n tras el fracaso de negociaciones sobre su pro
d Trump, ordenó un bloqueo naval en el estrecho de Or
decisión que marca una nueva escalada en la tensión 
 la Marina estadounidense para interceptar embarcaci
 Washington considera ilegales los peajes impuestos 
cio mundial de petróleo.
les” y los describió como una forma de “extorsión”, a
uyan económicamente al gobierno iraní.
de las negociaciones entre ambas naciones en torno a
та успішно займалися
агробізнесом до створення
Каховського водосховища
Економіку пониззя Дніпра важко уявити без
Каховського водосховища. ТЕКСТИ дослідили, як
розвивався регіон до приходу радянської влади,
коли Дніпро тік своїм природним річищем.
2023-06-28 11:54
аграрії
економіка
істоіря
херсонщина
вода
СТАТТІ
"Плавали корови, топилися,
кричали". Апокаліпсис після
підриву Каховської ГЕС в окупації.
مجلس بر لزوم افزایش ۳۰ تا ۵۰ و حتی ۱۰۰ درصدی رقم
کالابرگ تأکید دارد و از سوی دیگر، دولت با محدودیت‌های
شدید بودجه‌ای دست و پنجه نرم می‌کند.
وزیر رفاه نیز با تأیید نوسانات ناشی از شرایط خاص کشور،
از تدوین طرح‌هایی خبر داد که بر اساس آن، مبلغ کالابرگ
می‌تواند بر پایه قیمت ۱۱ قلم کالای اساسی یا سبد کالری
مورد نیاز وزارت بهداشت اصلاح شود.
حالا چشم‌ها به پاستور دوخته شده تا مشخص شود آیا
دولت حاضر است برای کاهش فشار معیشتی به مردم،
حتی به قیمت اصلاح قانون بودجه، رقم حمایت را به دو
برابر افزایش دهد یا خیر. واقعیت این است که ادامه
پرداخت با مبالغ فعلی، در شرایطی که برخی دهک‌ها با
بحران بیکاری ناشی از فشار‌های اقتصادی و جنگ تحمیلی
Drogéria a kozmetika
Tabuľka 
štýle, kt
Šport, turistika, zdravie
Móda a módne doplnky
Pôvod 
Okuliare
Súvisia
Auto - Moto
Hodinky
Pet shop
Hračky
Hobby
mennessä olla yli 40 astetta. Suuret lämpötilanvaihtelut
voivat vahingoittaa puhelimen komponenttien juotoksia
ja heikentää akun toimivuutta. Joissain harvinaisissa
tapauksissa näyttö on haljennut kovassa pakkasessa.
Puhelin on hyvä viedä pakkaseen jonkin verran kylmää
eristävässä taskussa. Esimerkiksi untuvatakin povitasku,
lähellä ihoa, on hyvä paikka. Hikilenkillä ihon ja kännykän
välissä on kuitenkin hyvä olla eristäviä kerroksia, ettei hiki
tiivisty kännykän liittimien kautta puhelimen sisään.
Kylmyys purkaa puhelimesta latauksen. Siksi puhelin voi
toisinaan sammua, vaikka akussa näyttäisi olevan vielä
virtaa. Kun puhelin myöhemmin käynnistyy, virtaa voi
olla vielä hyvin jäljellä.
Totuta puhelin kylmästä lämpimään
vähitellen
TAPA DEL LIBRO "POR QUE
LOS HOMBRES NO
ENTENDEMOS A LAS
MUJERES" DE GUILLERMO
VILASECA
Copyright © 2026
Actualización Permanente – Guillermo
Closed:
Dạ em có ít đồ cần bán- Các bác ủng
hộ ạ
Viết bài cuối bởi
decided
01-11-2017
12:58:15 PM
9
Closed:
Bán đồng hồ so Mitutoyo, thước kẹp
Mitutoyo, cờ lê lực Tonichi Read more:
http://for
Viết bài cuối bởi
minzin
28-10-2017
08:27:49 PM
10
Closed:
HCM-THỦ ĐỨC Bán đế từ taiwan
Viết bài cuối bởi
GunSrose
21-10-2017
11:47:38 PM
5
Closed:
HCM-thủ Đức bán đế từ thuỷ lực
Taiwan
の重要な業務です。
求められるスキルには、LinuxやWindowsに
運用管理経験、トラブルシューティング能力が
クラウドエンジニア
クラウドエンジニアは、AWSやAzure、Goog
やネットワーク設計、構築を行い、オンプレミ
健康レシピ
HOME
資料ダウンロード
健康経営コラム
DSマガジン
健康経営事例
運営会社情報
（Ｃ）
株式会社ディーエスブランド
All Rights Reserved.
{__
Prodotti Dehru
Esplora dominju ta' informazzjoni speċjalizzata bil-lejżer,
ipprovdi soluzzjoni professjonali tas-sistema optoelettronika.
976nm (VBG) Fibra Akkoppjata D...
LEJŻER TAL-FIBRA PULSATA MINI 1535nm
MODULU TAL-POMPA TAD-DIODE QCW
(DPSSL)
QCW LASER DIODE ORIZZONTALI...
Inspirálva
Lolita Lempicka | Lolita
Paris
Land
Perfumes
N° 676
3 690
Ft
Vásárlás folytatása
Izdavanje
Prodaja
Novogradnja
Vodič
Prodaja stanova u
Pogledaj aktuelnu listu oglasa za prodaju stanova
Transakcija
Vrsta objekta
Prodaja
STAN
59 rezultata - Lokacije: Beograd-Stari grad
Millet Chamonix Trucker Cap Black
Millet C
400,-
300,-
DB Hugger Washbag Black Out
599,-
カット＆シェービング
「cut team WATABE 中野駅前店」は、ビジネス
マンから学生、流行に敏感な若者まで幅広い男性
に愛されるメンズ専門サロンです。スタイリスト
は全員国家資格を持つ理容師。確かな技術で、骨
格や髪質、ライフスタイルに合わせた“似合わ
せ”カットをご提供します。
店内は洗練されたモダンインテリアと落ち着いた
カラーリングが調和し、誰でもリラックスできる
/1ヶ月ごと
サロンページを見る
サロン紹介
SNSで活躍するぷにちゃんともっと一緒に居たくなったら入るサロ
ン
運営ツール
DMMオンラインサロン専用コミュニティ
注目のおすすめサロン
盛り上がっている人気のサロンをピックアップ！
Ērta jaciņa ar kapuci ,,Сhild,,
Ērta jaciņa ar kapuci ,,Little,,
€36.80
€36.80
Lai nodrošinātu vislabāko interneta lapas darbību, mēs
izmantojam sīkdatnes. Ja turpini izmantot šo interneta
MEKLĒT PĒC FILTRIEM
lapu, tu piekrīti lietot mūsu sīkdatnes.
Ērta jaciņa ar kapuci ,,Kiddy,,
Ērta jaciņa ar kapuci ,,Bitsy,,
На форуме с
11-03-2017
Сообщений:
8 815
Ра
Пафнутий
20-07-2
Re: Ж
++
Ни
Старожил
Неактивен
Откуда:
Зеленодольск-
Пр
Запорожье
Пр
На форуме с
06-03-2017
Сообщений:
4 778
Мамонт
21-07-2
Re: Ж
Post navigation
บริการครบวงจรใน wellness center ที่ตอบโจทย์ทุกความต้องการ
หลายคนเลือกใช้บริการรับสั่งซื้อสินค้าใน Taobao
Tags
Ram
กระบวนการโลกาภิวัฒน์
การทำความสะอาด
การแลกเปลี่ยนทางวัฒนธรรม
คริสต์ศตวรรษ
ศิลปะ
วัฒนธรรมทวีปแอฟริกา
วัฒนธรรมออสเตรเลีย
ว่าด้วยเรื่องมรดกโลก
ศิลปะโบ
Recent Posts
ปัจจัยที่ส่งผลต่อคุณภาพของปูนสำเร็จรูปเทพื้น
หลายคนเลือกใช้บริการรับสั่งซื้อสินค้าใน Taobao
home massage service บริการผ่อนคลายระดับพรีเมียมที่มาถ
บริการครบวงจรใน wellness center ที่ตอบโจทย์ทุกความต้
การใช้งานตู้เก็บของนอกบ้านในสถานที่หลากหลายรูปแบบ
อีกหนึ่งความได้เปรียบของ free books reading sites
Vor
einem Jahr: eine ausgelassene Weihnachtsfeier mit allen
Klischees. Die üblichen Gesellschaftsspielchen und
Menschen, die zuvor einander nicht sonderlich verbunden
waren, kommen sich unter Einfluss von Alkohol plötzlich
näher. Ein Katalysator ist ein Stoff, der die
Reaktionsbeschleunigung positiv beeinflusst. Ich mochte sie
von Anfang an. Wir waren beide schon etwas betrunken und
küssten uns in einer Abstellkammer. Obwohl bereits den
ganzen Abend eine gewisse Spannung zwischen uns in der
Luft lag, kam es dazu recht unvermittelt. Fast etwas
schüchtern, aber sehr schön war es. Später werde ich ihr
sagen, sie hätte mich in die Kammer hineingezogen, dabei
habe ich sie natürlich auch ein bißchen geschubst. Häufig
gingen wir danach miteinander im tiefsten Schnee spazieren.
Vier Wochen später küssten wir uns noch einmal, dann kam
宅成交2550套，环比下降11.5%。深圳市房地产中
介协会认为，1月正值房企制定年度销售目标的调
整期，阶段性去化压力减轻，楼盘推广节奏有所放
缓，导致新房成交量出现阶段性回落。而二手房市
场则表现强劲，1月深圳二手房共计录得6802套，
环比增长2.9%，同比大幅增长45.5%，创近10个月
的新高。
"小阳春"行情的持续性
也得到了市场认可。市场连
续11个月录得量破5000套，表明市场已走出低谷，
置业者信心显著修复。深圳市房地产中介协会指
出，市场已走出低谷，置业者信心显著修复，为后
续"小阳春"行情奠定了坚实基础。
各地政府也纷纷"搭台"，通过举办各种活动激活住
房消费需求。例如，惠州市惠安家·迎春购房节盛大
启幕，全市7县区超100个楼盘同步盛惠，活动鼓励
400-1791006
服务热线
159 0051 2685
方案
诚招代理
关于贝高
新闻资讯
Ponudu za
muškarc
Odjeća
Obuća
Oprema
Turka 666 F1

* _ASSIGNMENT_
Using the entries, return every line where the word "Millet" can be found.

* _OUTPUT OF THE TASK_
Millet Chamonix Trucker Cap Black
Millet C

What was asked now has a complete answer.